== Task material

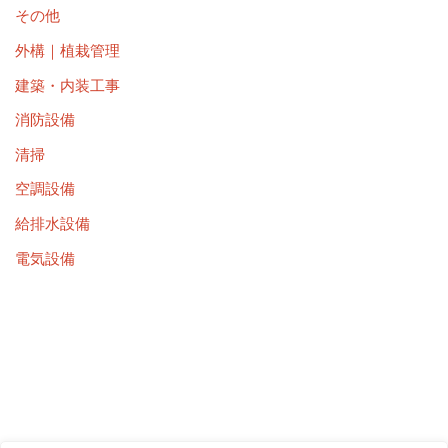
その他
外構｜植栽管理
建築・内装工事
消防設備
清掃
空調設備
給排水設備
電気設備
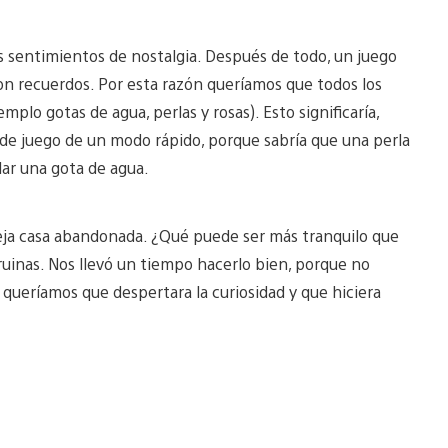
os sentimientos de nostalgia. Después de todo, un juego
con recuerdos. Por esta razón queríamos que todos los
lo gotas de agua, perlas y rosas). Esto significaría,
s de juego de un modo rápido, porque sabría que una perla
lar una gota de agua.
eja casa abandonada. ¿Qué puede ser más tranquilo que
uinas. Nos llevó un tiempo hacerlo bien, porque no
queríamos que despertara la curiosidad y que hiciera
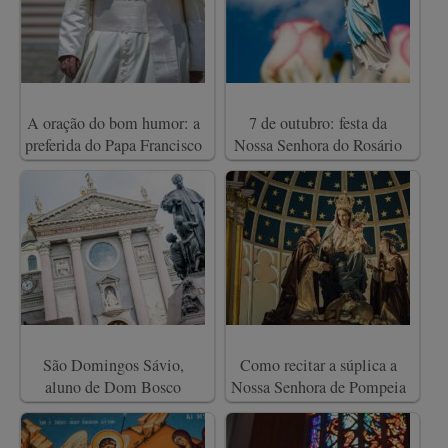
A oração do bom humor: a
7 de outubro: festa da
preferida do Papa Francisco
Nossa Senhora do Rosário
São Domingos Sávio,
Como recitar a súplica a
aluno de Dom Bosco
Nossa Senhora de Pompeia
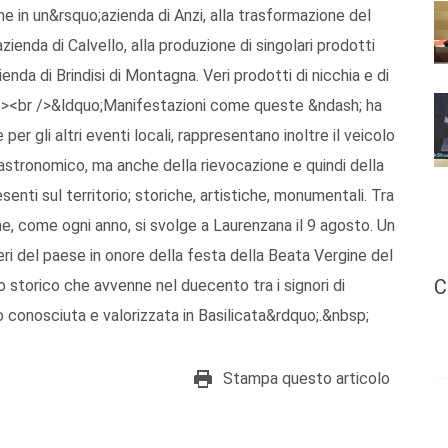
he in un&rsquo;azienda di Anzi, alla trasformazione del
azienda di Calvello, alla produzione di singolari prodotti
enda di Brindisi di Montagna. Veri prodotti di nicchia e di
br /><br />&ldquo;Manifestazioni come queste &ndash; ha
r gli altri eventi locali, rappresentano inoltre il veicolo
astronomico, ma anche della rievocazione e quindi della
senti sul territorio; storiche, artistiche, monumentali. Tra
he, come ogni anno, si svolge a Laurenzana il 9 agosto. Un
eri del paese in onore della festa della Beata Vergine del
C
o storico che avvenne nel duecento tra i signori di
o conosciuta e valorizzata in Basilicata&rdquo;.&nbsp;
Stampa questo articolo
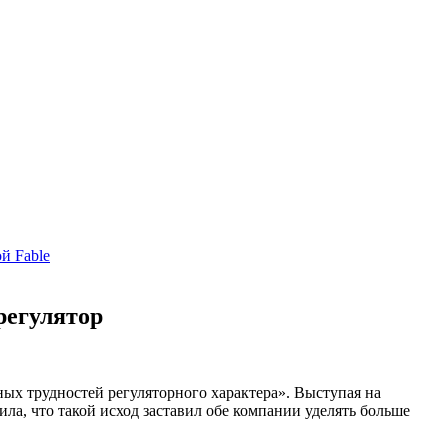
й Fable
регулятор
ных трудностей регуляторного характера». Выступая на
ла, что такой исход заставил обе компании уделять больше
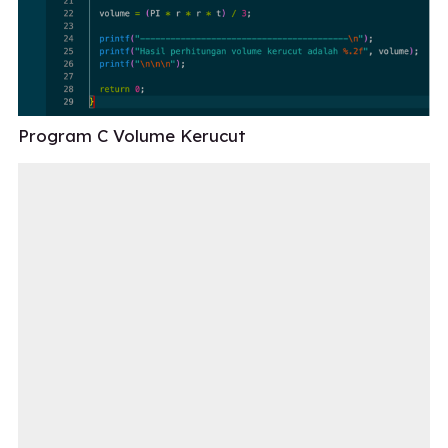
Program C Volume Kerucut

====

> [Work request]: Copy the data word for word. Pictures do not go in the copy.

> [Task solution]:
その他
外構｜植栽管理
建築・内装工事
消防設備
清掃
空調設備
給排水設備
電気設備
os sentimientos de nostalgia. Después de todo, un juego
con recuerdos. Por esta razón queríamos que todos los
lo gotas de agua, perlas y rosas). Esto significaría,
s de juego de un modo rápido, porque sabría que una perla
lar una gota de agua.
eja casa abandonada. ¿Qué puede ser más tranquilo que
uinas. Nos llevó un tiempo hacerlo bien, porque no
queríamos que despertara la curiosidad y que hiciera
A oração do bom humor: a
7 de outubro: festa da
preferida do Papa Francisco
Nossa Senhora do Rosário
São Domingos Sávio,
Como recitar a súplica a
aluno de Dom Bosco
Nossa Senhora de Pompeia
he in un&rsquo;azienda di Anzi, alla trasformazione del
azienda di Calvello, alla produzione di singolari prodotti
enda di Brindisi di Montagna. Veri prodotti di nicchia e di
br /><br />&ldquo;Manifestazioni come queste &ndash; ha
r gli altri eventi locali, rappresentano inoltre il veicolo
astronomico, ma anche della rievocazione e quindi della
senti sul territorio; storiche, artistiche, monumentali. Tra
he, come ogni anno, si svolge a Laurenzana il 9 agosto. Un
eri del paese in onore della festa della Beata Vergine del
C
o storico che avvenne nel duecento tra i signori di
o conosciuta e valorizzata in Basilicata&rdquo;.&nbsp;
Stampa questo articolo
й Fable
регулятор
ных трудностей регуляторного характера». Выступая на
ла, что такой исход заставил обе компании уделять больше
Program C Volume Kerucut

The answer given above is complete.